Il n’est pas d’éducation sans exercice de l’autorité. Conçue non comme un droit mais comme un devoir au service de la croissance des personnes, la pratique de l’autorité vise à l’adhésion progressive des jeunes à leur propre éducation. Elle a recours au dialogue et à leur collaboration grâce auxquels les éducateurs les aideront à acquérir autonomie et responsabilité.

« L’école n’est pas seulement un lieu de transmission du savoir, mais un lieu de communication des consciences. » (Pierre Dabosville) Dans ce dialogue éducatif, les familles, les éducateurs et les jeunes peuvent s’enrichir mutuellement, dans une recherche de la vérité de leurs vies. En effet, chez Lucien Laberthonnière, l’éducation comporte une dimension de révélation de l’Homme à sa vocation propre : elle suppose une « sortie de soi » qui consiste à accueillir les affirmations contraires au siennes et à se laisser former par l’altérité. Grâce à une démarche de générosité par laquelle il sacrifie sa propre individualité, l’éducateur se met en situation d’éduquer au nom d’une fin commune qui le dépasse. Son être, plus que ses méthodes, oriente les jeunes vers une vie meilleure, délivrée des égoïsmes et ouverte à la bonté et à la justice.

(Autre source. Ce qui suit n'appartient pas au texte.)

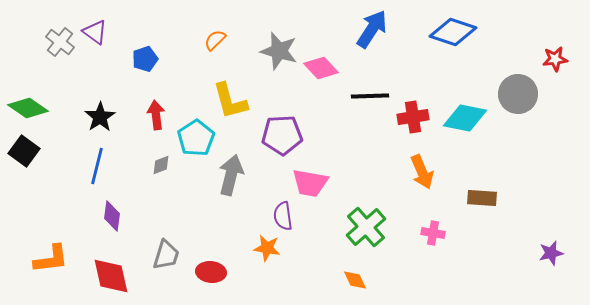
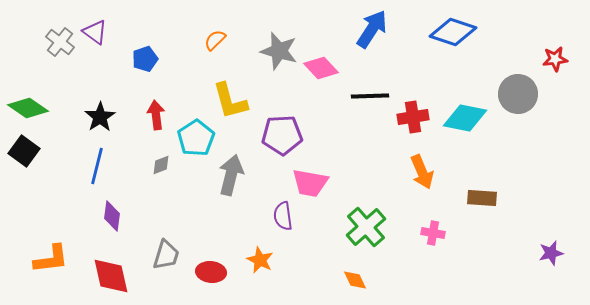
orange star: moved 7 px left, 12 px down; rotated 16 degrees clockwise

5.     Une communauté éducative

Ce dialogue éducatif se vit dans le cadre d’une communauté, nécessaire à l’initiation à la vie sociale. Celle-ci doit aider chaque jeune à trouver son unité intérieure, à acquérir son autonomie de décision et à devenir pleinement responsable de lui-même, tout en restant solidaire des autres. À cet égard, il n’y a pas de vie commune sans respect des droits et des devoirs de chacun.

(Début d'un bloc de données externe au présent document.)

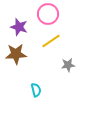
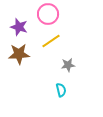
brown star: moved 3 px right
cyan semicircle: moved 25 px right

Les familles, enseignants, éducateurs et autres intervenants, les jeunes eux-mêmes, tous concernés par la tâche éducative, sont appelés à y participer ensemble. La tutelle apporte aux établissements de l’Oratoire les moyens appropriés (formation, rencontres, etc.) pour que les personnels réfléchissent ensemble à l’actualisation de sa tradition éducative. Afin d’actualiser et de développer leur compétence, cadres éducatifs et enseignants attachent une importance particulière à la formation continue.

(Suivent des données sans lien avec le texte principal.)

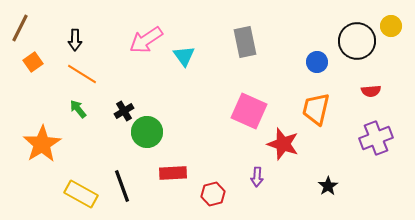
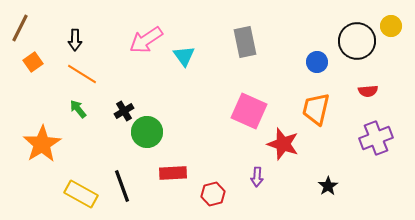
red semicircle: moved 3 px left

Dans chaque établissement, tous les adultes s’efforcent d’être disponibles pour constituer une véritable communauté éducative, animée par l’Évangile et donnant du christianisme un visage dynamique et ouvert au dialogue. Il est souhaitable que des cadres et des enseignants participent à l’animation de la vie de foi et de sa transmission, ce qui implique une proportion suffisante de chrétiens dans l’encadrement. Responsable pastoral d’une communauté éducative, dont la diversité reflète celle de notre société, le chef d’établissement en est l’animateur. Il favorise l’intégration des multiples réalités pédagogiques, éducatives, administratives et financières composant la vie de son établissement, de sorte que « amour et vérité se rencontrent, justice et paix s’embrassent » (Psaume 84).